Nutrition and Growth Plate Health
What your puppy eats directly affects how growth plates develop. The two minerals that matter most are calcium and phosphorus, and the ratio between them is more important than the absolute amount. The recommended ratio for growing puppies is about 1.2 to 1.4 parts calcium for every 1 part phosphorus. Both too little and too much calcium can cause problems. Excess calcium, particularly in large breed puppies, has been linked to skeletal abnormalities.

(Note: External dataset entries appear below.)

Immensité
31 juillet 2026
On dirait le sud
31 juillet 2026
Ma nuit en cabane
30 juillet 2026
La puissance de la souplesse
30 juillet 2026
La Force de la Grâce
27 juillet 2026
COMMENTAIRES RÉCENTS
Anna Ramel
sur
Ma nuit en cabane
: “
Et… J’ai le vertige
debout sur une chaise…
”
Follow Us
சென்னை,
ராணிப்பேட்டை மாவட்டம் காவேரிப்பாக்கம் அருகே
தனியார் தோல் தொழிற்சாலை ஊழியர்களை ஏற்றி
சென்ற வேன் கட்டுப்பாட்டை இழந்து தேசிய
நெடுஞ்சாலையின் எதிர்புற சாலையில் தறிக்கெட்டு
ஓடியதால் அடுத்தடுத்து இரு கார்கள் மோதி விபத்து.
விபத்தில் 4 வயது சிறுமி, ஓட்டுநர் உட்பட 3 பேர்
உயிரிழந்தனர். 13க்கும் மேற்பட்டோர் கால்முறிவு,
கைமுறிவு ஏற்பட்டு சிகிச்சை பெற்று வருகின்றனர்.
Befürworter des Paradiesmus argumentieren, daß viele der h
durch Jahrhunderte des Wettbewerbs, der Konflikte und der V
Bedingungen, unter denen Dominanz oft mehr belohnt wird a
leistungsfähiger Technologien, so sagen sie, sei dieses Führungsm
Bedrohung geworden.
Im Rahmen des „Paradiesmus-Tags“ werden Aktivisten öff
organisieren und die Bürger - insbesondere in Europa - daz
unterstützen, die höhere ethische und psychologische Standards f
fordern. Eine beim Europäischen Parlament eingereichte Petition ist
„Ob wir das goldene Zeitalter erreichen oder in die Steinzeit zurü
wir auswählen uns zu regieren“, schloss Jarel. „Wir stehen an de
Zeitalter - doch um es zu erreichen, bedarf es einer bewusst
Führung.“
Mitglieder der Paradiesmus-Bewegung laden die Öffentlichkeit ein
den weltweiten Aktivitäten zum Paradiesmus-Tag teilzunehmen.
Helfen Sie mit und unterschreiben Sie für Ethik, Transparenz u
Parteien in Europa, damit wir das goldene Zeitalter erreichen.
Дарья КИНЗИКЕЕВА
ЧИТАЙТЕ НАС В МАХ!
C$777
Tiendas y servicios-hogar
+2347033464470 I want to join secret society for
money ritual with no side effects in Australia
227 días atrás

Caloric intake matters too. Even mild overfeeding can accelerate growth rate without giving the skeleton time to develop properly. Research has shown that even puppies raised on restricted energy supply can develop premature growth plate closure, suggesting the system is sensitive in both directions. Feeding a puppy food formulated specifically for your dog’s expected adult size is the simplest way to get the balance right. Large-breed puppy formulas, in particular, are designed with controlled calcium and calorie levels.
Signs of a Growth Plate Injury
Growth plate fractures are more common in puppies than in adult dogs, simply because the growth plate is the structural weak link. The most common signs are sudden lameness, swelling near a joint, pain when the limb is touched or moved, and reluctance to bear weight on the affected leg. A puppy may yelp during play and then hold a leg up afterward.

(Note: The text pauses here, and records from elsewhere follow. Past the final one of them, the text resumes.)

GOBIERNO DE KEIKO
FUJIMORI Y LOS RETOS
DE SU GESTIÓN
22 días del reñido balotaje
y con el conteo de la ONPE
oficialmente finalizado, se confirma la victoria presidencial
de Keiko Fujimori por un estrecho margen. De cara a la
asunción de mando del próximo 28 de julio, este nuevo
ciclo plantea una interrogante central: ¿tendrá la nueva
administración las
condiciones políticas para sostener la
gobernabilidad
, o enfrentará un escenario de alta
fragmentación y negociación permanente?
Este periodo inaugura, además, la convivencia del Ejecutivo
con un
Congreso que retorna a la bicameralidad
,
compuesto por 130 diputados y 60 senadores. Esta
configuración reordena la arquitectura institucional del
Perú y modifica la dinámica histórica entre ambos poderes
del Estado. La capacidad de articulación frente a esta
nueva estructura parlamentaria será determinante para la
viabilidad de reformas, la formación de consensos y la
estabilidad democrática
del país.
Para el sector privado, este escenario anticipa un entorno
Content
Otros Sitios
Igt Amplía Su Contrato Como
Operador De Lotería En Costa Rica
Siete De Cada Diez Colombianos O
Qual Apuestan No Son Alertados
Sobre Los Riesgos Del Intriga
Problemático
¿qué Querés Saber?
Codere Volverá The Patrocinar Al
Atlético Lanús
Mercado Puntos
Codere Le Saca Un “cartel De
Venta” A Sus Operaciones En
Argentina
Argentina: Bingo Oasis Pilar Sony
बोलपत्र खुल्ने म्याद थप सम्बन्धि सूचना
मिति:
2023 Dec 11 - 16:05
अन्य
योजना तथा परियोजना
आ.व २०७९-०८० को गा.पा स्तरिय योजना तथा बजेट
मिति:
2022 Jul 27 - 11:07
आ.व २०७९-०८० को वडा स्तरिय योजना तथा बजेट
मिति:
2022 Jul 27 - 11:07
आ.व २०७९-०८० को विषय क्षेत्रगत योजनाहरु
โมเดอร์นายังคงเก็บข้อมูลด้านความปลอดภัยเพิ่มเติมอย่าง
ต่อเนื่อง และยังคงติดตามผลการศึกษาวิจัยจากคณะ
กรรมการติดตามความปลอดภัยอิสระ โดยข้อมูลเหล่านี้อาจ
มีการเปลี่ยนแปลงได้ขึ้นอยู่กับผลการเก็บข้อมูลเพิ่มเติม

These injuries are diagnosed through X-rays. A veterinarian looks for shifts in the position of the bone end relative to the shaft, changes in the density of the growth plate zone, or a characteristic triangular bone fragment near the plate. Because the cartilage itself doesn’t show up well on X-rays, the diagnosis sometimes depends on subtle alignment changes rather than an obvious break.
Growth plate fractures need treatment quickly. If the damaged plate heals unevenly or closes prematurely on one side, the bone can grow crooked or stop growing altogether, leading to a permanent limb-length difference or angular deformity.
How Vets Confirm Growth Plates Are Closed
If you’re wondering whether your dog’s growth plates have fully closed, the only definitive answer comes from X-rays. On a radiograph, an open growth plate appears as a dark line or gap near the end of the bone because cartilage doesn’t absorb X-rays the way bone does. As the plate closes, that dark line gradually narrows and eventually disappears, replaced by solid bone that blends into the surrounding structure. Once no visible gap remains, the plate is considered fully fused.
This is particularly useful before starting a dog in high-impact sports or intensive training. If your large-breed dog is 12 months old and you’re eager to start agility or running, a quick set of X-rays can tell you whether the key joints are ready.